One month after U.S. sanctions sent the ruble into a tailspin, the currency is now sitting on the only carry trade return in emerging markets for May. While rising oil prices have played a major role, so has the fact that rising political risks in major emerging markets like Turkey are making Russia look good by comparison.
Russian currency generates sole carry return among emerging markets
Russia typically competes with Turkey, and also South Africa, for investment because they are grouped together as the big three high-yielding currencies in the European time zone. But while the ruble is plagued by sanctions risk, it trumps the other two on fundamentals due to its conservative central bank, high real interest rates and a budget surplus.
“The ruble is behaving like a haven currency in our time zone right now,” said Inan Demir, an economist at Nomura International Plc. “The ruble is benefiting from the oil price trend, it is more insulated from the higher Treasury yields given that it doesn’t have external financing needs, and in contrast to the lira specifically it enjoys a credible central bank.”
The ruble is up about 0.8 percent this month despite a rally in the greenback that has pummeled emerging-market currencies including the lira. In April the ruble retreated 9.1 percent as the U.S. hit Russian companies and individuals with fresh sanctions.

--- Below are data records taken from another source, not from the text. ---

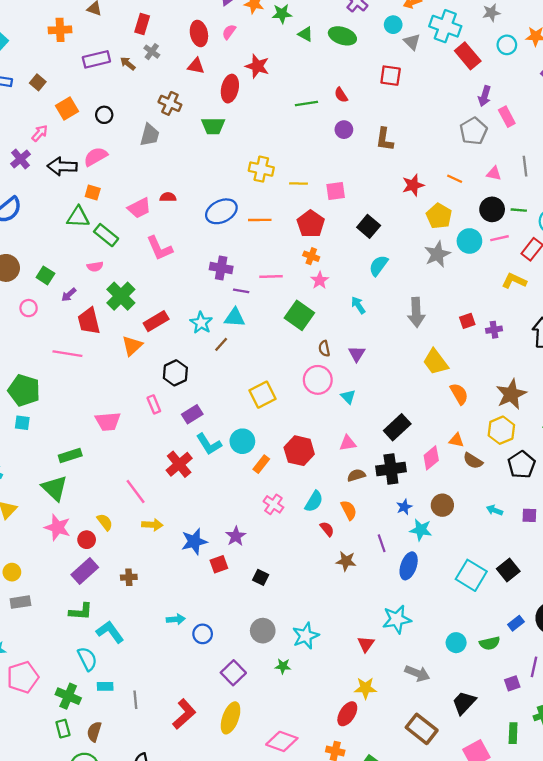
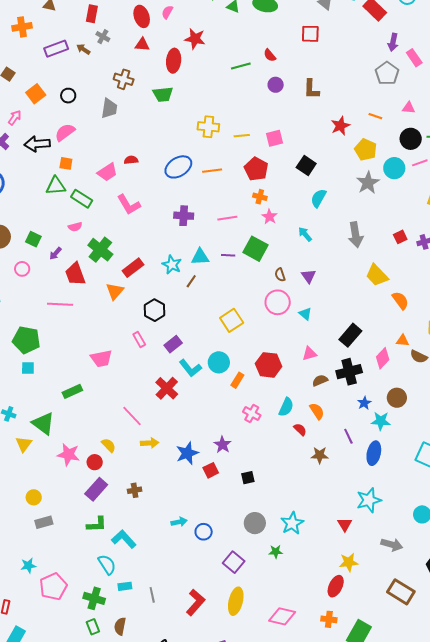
purple line: (241, 291) -> (228, 255), moved
green triangle: (55, 488) -> (43, 423), moved
black square: (261, 577) -> (248, 478), turned -32

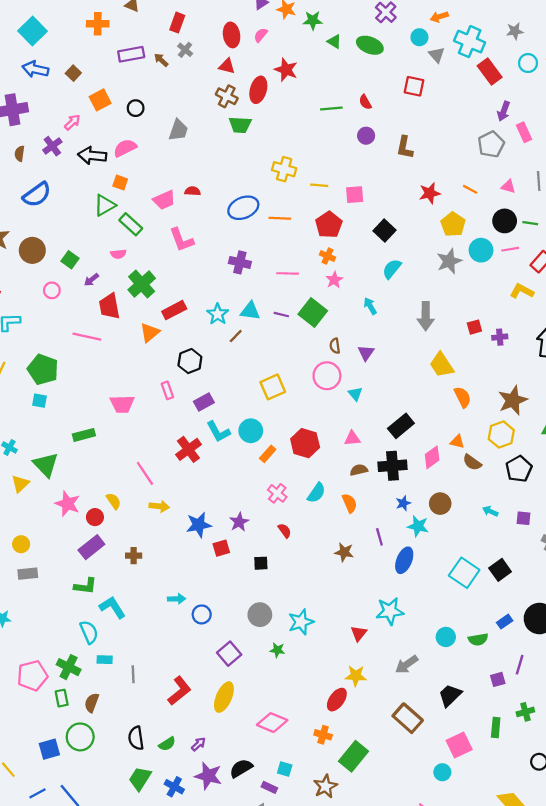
brown cross: (124, 79) -> (227, 96), moved
green triangle: (56, 186) -> (105, 205), turned -35
red semicircle: (300, 429) -> (285, 531), moved
gray arrow: (392, 545) -> (407, 664), turned 120
pink pentagon: (53, 587) -> (32, 676), moved

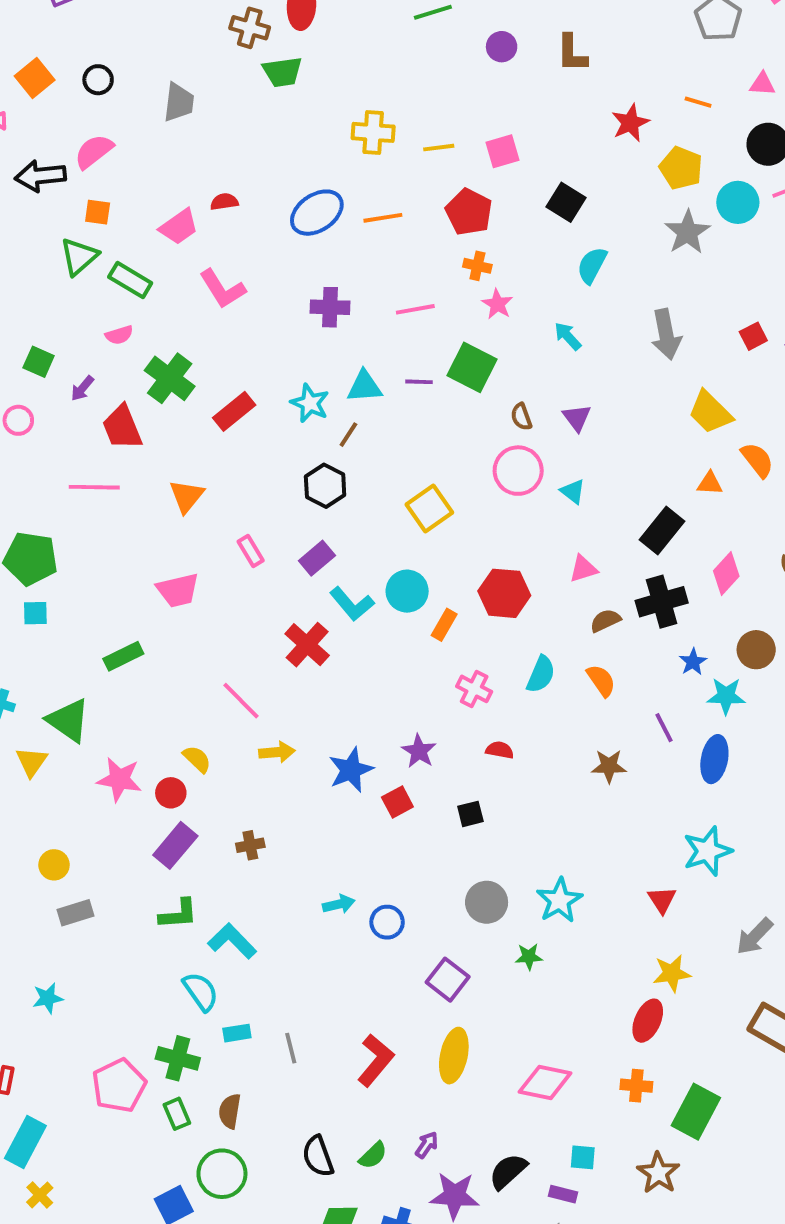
orange triangle: (150, 333) -> (186, 496), moved
black hexagon: (190, 361) -> (325, 486), moved
orange triangle: (457, 442) -> (710, 483), moved
red semicircle: (285, 531) -> (500, 750), turned -32

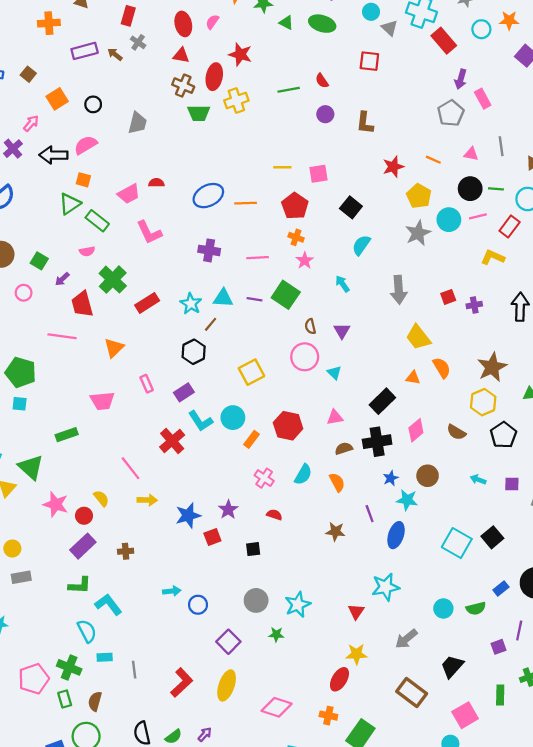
yellow cross: (373, 132) -> (236, 101), moved, turned -30

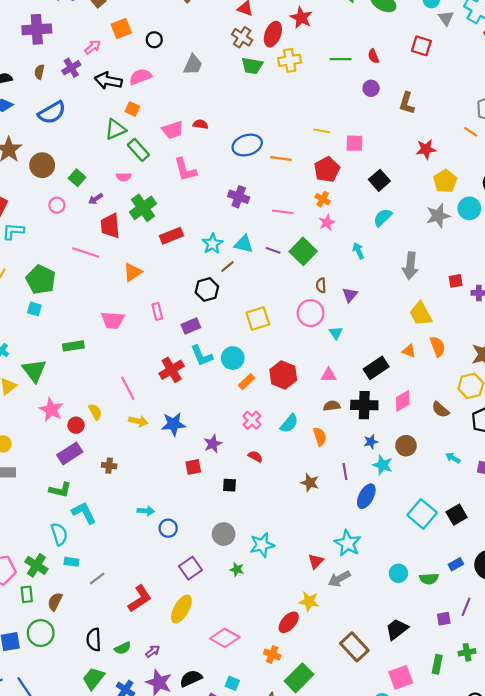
orange line: (433, 160) -> (471, 132), moved
blue star: (188, 515) -> (173, 424), moved
cyan star: (386, 587) -> (348, 543), turned 30
gray arrow: (406, 639) -> (339, 579), moved
gray line: (134, 670) -> (97, 578), turned 49

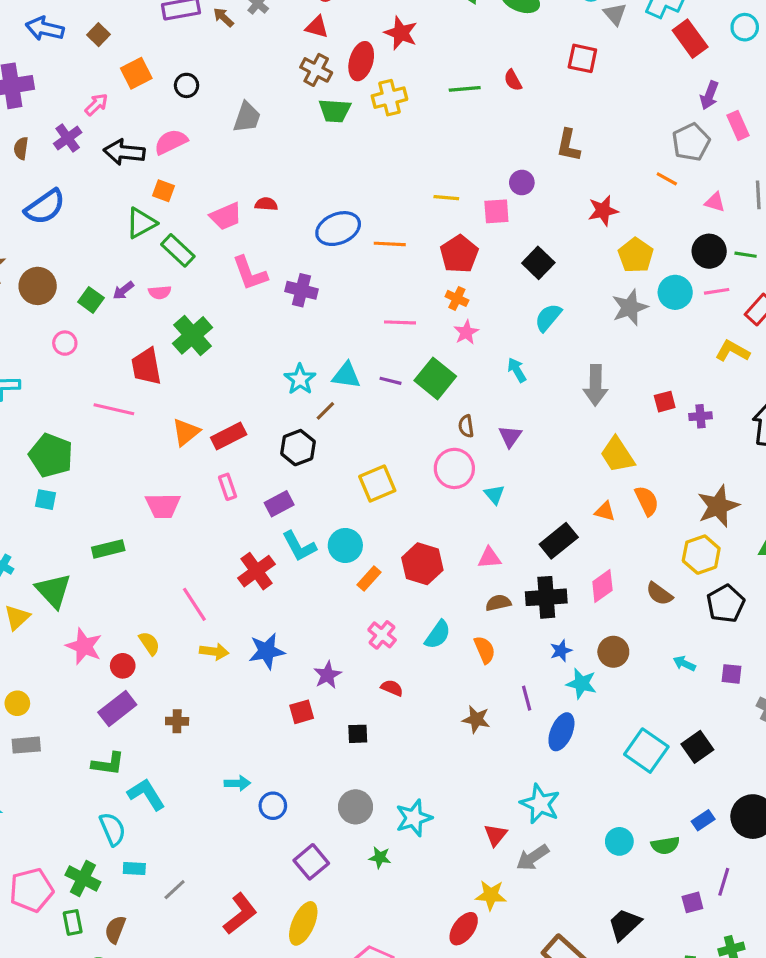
purple circle: (371, 88) -> (522, 183), moved
purple cross: (239, 197) -> (301, 290), moved
purple arrow: (96, 199) -> (123, 290), moved
red rectangle: (171, 236) -> (229, 436), moved

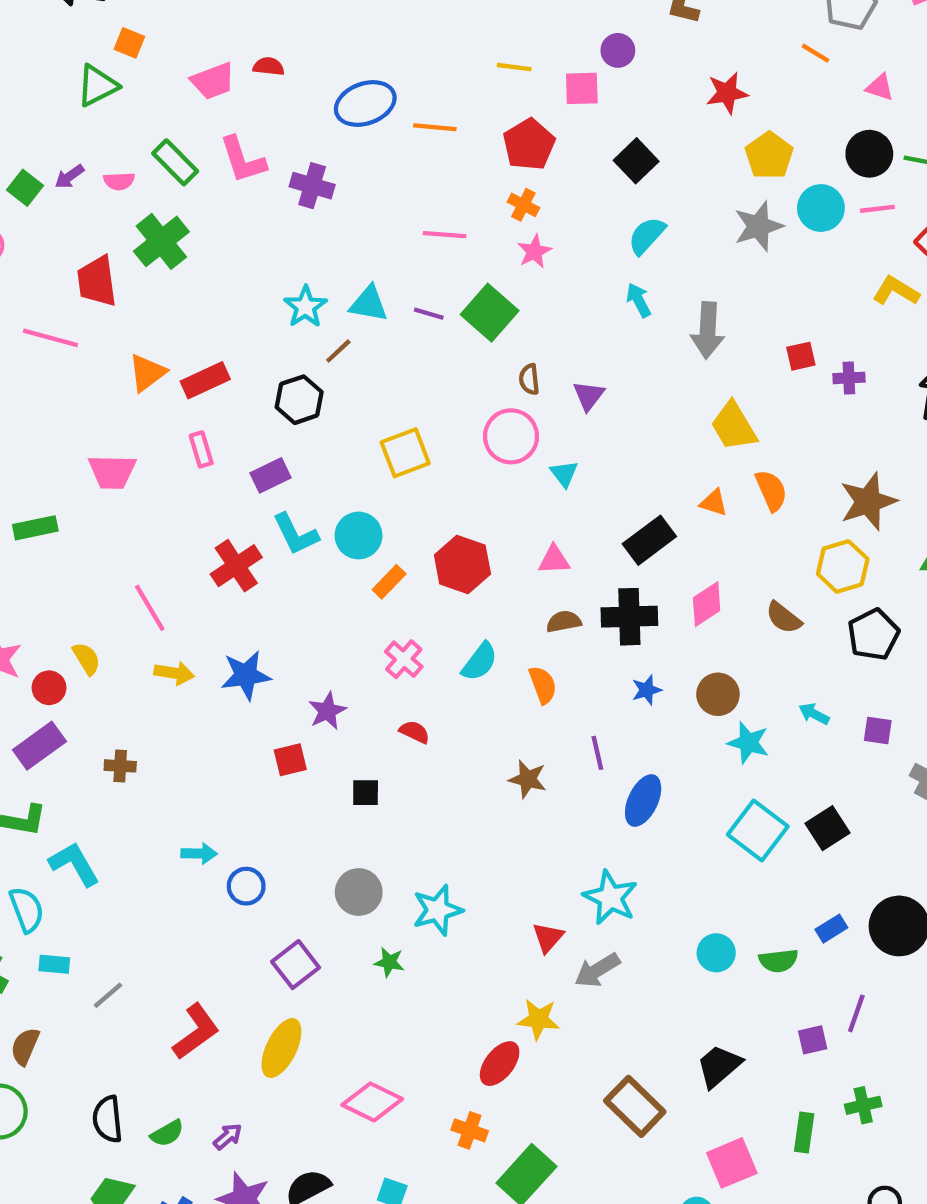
green rectangle: (178, 250) -> (175, 162), moved
cyan arrow: (517, 370) -> (639, 300), moved
cyan star: (581, 684) -> (748, 743), moved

Money managers at Goldman Sachs Asset Management and Aberdeen Standard Investments said in recent interviews they are buying the ruble because it has underperformed this year’s 16 percent surge in Brent crude, Russia’s main export earner.
“Both the lira and the ruble are plagued by geopolitical worries,” said Phoenix Kalen, a strategist at Societe Generale SA in London. “But the ruble is on the right side of the oil/commodities dynamic and possesses a much more credible, sensible and independent central bank.”